Wie der Staatsrat nun in seiner Antwort schreibt, stellt sich der kantonale Unterstützungsstab für Landwirte in Schwierigkeiten aus je einem Vertreter des Landwirtschaftlichen Instituts Grangeneuve, des Amts für Landwirtschaft und des Sozialamtes zusammen. Das Landwirtschaftliche Institut leite den Stab und analysiere auch die neuen Fälle. In den letzten Jahren seien diese meist vom Amt für Landwirtschaft oder vom Amt für Lebensmittelsicherheit und Veterinärwesen übermittelt worden.

Problemen vorgreifen

Die Landwirte würden am häufigsten in den Bereichen Tierhaltung, Finanzen, Sucht und Familie mit Schwierigkeiten kämpfen. Die kantonale Unterstützung beginne stets mit einem Gespräch zwischen einem landwirtschaftlichen Berater von Grangeneuve und dem Landwirt oder dessen Beistand. Sie einigen sich auf gewisse Massnahmen, und der Landwirt muss sich bereit erklären, sich zu engagieren. Anschliessend werden regelmässige Treffen vereinbart.
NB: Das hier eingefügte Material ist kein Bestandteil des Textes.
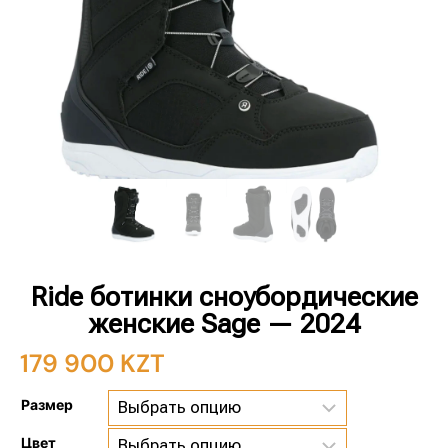
Ride ботинки сноубордические
женские Sage — 2024
179 900
KZT
Размер
Цвет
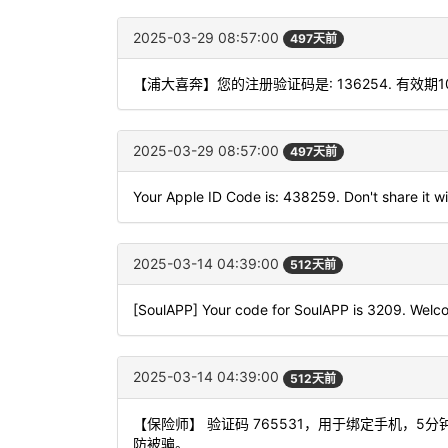
2025-03-29 08:57:00
497天前
【浦大喜奔】您的注册验证码是: 136254. 有效期
2025-03-29 08:57:00
497天前
Your Apple ID Code is: 438259. Don't share it w
2025-03-14 04:39:00
512天前
[SoulAPP] Your code for SoulAPP is 3209. Welco
2025-03-14 04:39:00
512天前
【保险师】 验证码 765531，用于绑定手机，
防被骗。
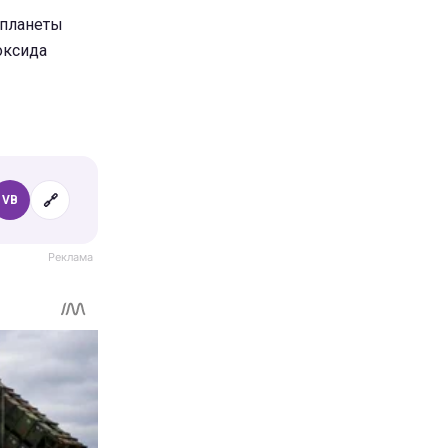
 планеты
оксида
🔗
VB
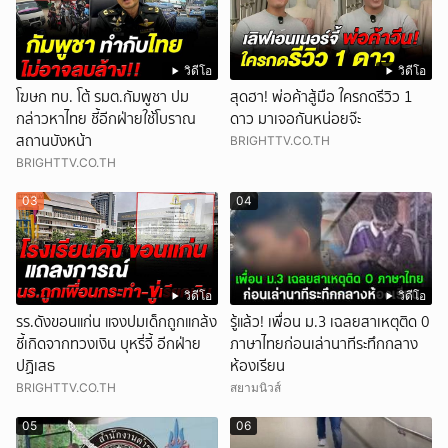
วิดีโอ
วิดีโอ
โฆษก ทบ. โต้ รมต.กัมพูชา ปม
สุดฮา! พ่อค้าสู้มือ ใครกดรีวิว 1
กล่าวหาไทย ชี้อีกฝ่ายใช้โบราณ
ดาว มาเจอกันหน่อยจ๊ะ
สถานบังหน้า
BRIGHTTV.CO.TH
BRIGHTTV.CO.TH
03
04
วิดีโอ
วิดีโอ
รร.ดังขอนแก่น แจงปมเด็กถูกแกล้ง
รู้แล้ว! เพื่อน ม.3 เฉลยสาเหตุติด 0
ชี้เกิดจากทวงเงิน บุหรี่จี้ อีกฝ่าย
ภาษาไทยก่อนเล่านาทีระทึกกลาง
ปฏิเสธ
ห้องเรียน
BRIGHTTV.CO.TH
สยามนิวส์
05
06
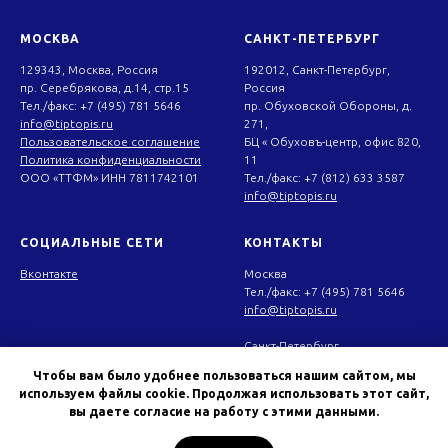
МОСКВА
САНКТ-ПЕТЕРБУРГ
129343, Москва, Россия
192012, Санкт-Петербург,
пр. Серебрякова, д.14, стр.15
Россия
Тел./факс: +7 (495) 781 5646
пр. Обуховской Обороны, д.
info@tiptopis.ru
271,
Пользоват
ельское соглашение
БЦ « Обуховъ-центр, офис 820,
Политика конфиденциальности
11
ООО «ТТФМ» ИНН 7811742101
Тел./факс: +7 (812) 633 3587
info@tiptopis.ru
СОЦИАЛЬНЫЕ СЕТИ
КОНТАКТЫ
Вконтакте
Москва
Тел./факс: +7 (495) 781 5646
info@tiptopis.ru
Санкт-Петербург
Тел./факс: +7 (812) 633 3587
Чтобы вам было удобнее пользоваться нашим сайтом, мы
info@tiptopis.ru
используем файлы cookie. Продолжая использовать этот сайт,
вы даете согласие на работу с этими данными.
Der Staatsrat hält fest, dass das landwirtschaftliche Institut mit Einzelberatungen und Weiterbildungen versuche, Schwierigkeiten vorzugreifen. Für Betriebe mit finanziellen Problemen gebe es des Weiteren die Möglichkeit, die Rückerstattung von Krediten aufzuschieben. Auch können diese Bauern Betriebshilfe beantragen. Das Geld wird von Bund und Kanton zur Verfügung gestellt und soll Betrieben helfen, wenn sich die wirtschaftlichen Rahmenbedingungen verändern.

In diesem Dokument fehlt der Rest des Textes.